AB = AC    [ ABC is isosceles ]

BD = CD    [ DBC is isosceles ]

∠ABD = ∠ABC - ∠DBC

         = ∠ACB - ∠DCB     [ triangles ABC and DBC are isosceles ]

         = ∠ACD

Therefore ΔABD ≅ ΔACD    [ SAS ]

(ii)

∠ABP = ∠ACP    [ ABC is isosceles ]

∠BAP = ∠CAP    [ ABD and ACD are congruent ]

AB = AC             [ ABC is isosceles ]

Therefore ΔABP ≅ ΔACP       [ AAS ]

(iii)

∠BAP = ∠CAP    [ ABD and ACD are congruent ]

=> AP bisects ∠A

∠BDP = ∠BAD + ∠DBA   [ external angle of a triangle ]

         = ∠CAD + ∠DCA   [ ABD and ACD are congruent ]

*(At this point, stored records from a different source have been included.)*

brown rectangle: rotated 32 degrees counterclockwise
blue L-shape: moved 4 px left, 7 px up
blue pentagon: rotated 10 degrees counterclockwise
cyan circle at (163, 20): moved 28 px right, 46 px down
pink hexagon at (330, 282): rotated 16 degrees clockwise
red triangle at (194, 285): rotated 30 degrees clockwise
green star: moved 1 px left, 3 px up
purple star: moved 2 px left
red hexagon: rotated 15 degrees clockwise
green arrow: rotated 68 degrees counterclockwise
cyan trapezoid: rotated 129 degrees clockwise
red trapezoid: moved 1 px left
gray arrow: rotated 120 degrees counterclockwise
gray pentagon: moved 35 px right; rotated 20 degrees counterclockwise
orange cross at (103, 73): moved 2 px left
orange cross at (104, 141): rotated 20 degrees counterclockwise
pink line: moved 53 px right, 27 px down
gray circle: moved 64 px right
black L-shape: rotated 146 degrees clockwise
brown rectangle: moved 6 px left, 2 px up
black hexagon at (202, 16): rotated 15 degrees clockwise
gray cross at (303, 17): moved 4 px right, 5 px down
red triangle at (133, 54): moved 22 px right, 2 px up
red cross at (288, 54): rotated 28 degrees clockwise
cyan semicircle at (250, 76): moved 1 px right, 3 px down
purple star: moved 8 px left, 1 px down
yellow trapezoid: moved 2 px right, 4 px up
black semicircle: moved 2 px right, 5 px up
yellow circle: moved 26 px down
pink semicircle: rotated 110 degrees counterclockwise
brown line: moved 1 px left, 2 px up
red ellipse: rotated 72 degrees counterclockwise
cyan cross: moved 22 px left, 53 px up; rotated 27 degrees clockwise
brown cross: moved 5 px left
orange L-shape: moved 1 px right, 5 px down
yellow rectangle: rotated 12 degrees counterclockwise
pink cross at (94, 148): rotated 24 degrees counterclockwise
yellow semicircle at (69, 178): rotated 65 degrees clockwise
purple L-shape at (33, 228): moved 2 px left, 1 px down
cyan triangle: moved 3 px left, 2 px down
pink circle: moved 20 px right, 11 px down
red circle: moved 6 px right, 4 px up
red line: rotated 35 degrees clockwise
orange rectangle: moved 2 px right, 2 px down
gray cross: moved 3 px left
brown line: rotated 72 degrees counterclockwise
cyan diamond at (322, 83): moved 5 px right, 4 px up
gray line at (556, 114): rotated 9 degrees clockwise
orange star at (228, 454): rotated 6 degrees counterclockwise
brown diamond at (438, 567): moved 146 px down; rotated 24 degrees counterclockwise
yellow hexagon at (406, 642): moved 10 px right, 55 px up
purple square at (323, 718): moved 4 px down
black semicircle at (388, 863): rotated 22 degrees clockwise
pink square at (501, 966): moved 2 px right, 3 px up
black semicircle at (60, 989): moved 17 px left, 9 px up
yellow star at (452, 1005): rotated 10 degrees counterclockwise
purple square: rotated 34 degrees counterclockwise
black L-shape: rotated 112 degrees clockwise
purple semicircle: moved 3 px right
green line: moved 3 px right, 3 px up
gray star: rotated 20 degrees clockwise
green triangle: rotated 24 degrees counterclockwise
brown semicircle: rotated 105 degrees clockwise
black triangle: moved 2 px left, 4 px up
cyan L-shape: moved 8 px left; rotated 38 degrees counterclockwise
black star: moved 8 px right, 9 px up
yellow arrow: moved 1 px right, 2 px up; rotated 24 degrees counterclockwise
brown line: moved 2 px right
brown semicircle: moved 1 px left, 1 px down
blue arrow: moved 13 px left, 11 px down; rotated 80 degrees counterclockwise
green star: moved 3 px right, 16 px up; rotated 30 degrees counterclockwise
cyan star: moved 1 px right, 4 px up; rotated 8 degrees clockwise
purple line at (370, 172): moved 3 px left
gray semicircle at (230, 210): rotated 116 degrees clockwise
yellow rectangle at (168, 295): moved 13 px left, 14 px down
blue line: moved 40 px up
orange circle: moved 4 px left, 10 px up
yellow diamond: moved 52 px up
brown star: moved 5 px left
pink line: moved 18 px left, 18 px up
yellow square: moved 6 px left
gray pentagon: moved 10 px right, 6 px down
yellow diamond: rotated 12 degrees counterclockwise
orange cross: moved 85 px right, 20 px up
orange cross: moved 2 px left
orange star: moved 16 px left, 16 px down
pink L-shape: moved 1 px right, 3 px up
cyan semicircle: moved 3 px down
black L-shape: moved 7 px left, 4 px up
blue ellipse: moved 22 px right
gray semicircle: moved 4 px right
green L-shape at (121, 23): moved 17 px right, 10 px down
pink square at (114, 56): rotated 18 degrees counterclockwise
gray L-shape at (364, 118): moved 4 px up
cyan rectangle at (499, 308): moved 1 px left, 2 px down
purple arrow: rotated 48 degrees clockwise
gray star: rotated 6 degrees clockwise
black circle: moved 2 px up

         = ∠CDP                 [ external angle of a triangle ]

=> DP (=AP) bisects ∠D

Therefore AP bisects both ∠A and ∠D

(iv)

BP = CP            [ ABP and ACP are congruent ]

=> AP bisects BC

∠BPA = 180° - ∠CPA

         = 180° - ∠BPA      [ ABP and ACP are congruent ]

=> 2∠BPA = 180°

=> ∠BPA = 90°

=> AP is perpendicular to BC

Therefore AP is the perpendicular bisector of BC